Un peu tôt pour dire que la situation est réellement contenue. D’autant que ces chiffres sont ceux des cas recensés et confirmés biologiquement. Mais le choléra est arrivé avec des migrants d’Afrique de l’Est et des Comores – généralement clandestins. Qui donc n’osent pas se présenter dans les centres de soins ou appeler les secours par crainte d’être arrêtés et expulsés. Et les cas surviennent dans les bidonvilles au sein de populations fragilisées. En outre, les soignants sont en sous-effectifs et les malades n’ont pas forcément accès aux tests biologiques.

Un contexte de pénurie d’eau 

Dans ce département, le plus pauvre de France, cela fait des mois qu’il y a une pénurie d’eau. Plus d’un quart des habitants n’a pas accès l’eau courante, le système d’assainissement est déficient (voire absent). L’insalubrité et la pauvreté de ces quartiers est propice au développement de l’épidémie.

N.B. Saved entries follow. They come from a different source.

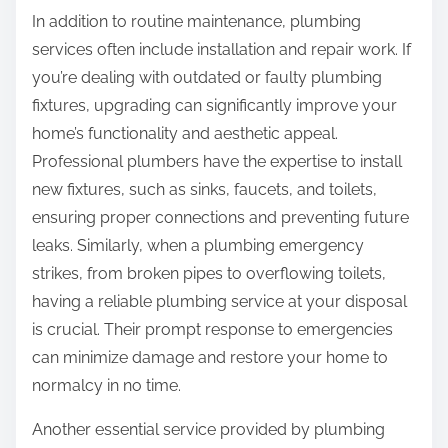
In addition to routine maintenance, plumbing
services often include installation and repair work. If
you’re dealing with outdated or faulty plumbing
fixtures, upgrading can significantly improve your
home’s functionality and aesthetic appeal.
Professional plumbers have the expertise to install
new fixtures, such as sinks, faucets, and toilets,
ensuring proper connections and preventing future
leaks. Similarly, when a plumbing emergency
strikes, from broken pipes to overflowing toilets,
having a reliable plumbing service at your disposal
is crucial. Their prompt response to emergencies
can minimize damage and restore your home to
normalcy in no time.
Another essential service provided by plumbing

L’appel à la réserve sanitaire

Déjà en temps “normal”, le centre hospitalier de Mayotte (unique hôpital pour 310 000 habitants) fonctionne en sous-effectif. Santé Publique France envoie régulièrement des volontaires de la Réserve sanitaire pour faire face aux pénuries des effectifs des soignants. Actuellement 85 personnes de la Réserve sanitaire sont sur place dont 54 spécifiquement allouées au choléra. SpF appelle d’ailleurs à mobiliser toujours plus de volontaires. Sur place, un protocole de prise en charge a été mis en place. Dès qu’un cas suspect est localisé, une équipe est dépêchée sur place pour réaliser un TROD. Si le test est positif, le foyer est désinfecté, les cas contacts sont vaccinés et font l’objet d’une antibiothérapie prophylaxique. Au 21 mai, 4978 personnes avaient pu bénéficier d’un vaccin, dont les intervenants de première ligne (comme prévu par le palier 2 du protocole de gestion édicté par le HCSP). Pour le moment, les autorités n’envisagent pas de vaccination de masse. Les vaccins contre le choléra étant en pénurie au niveau mondial et certains d’entre eux, pas adapté à une vaccination massive.

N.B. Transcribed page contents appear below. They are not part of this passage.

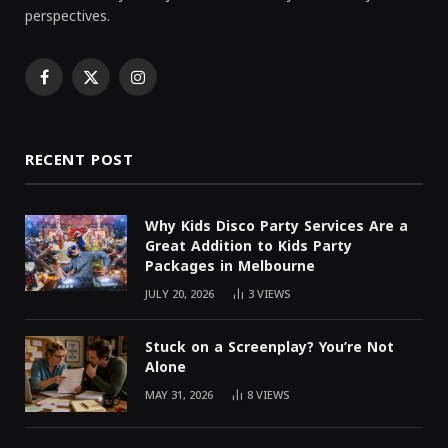
perspectives.
Facebook
X
Instagram
(Twitter)
RECENT POST
Why Kids Disco Party Services Are a
Great Addition to Kids Party
Packages in Melbourne
JULY 20, 2026
3
VIEWS
Stuck on a Screenplay? You’re Not
Alone
MAY 31, 2026
8
VIEWS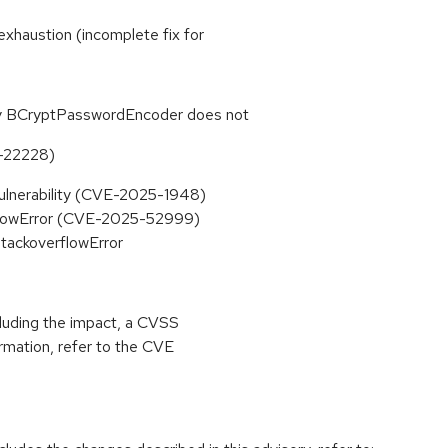
 exhaustion (incomplete fix for
ty BCryptPasswordEncoder does not
-22228)
Vulnerability (CVE-2025-1948)
erflowError (CVE-2025-52999)
StackoverflowError
cluding the impact, a CVSS
rmation, refer to the CVE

Une vigilance pour plusieurs moisEn tout état de cause, la vigilance de l’ARS va rester à son maximum pendant au moins plusieurs mois. Déjà fin 2023, les pénuries d’eau avaient engendrées une épidémie de gastro-entérites avec de nombreux cas graves. Tant que la situation sociale et sanitaire ne sera pas améliorées pour les populations des bidonvilles, notamment avec un accès à l’eau potable et un système d’assainissement opérationnel, le choléra et de nombreuses autres épidémies seront susceptibles de survenir à Mayotte.<

Des sérotypes classiques

La souche isolée à Mayotte et importée des Comores est une souche de V. cholerae du sérogroupe O1, sérotype Ogawa, appartenant à la lignée 7PET, précise le HCSP. Cette souche est ciblée par les vaccins actuellement homologués.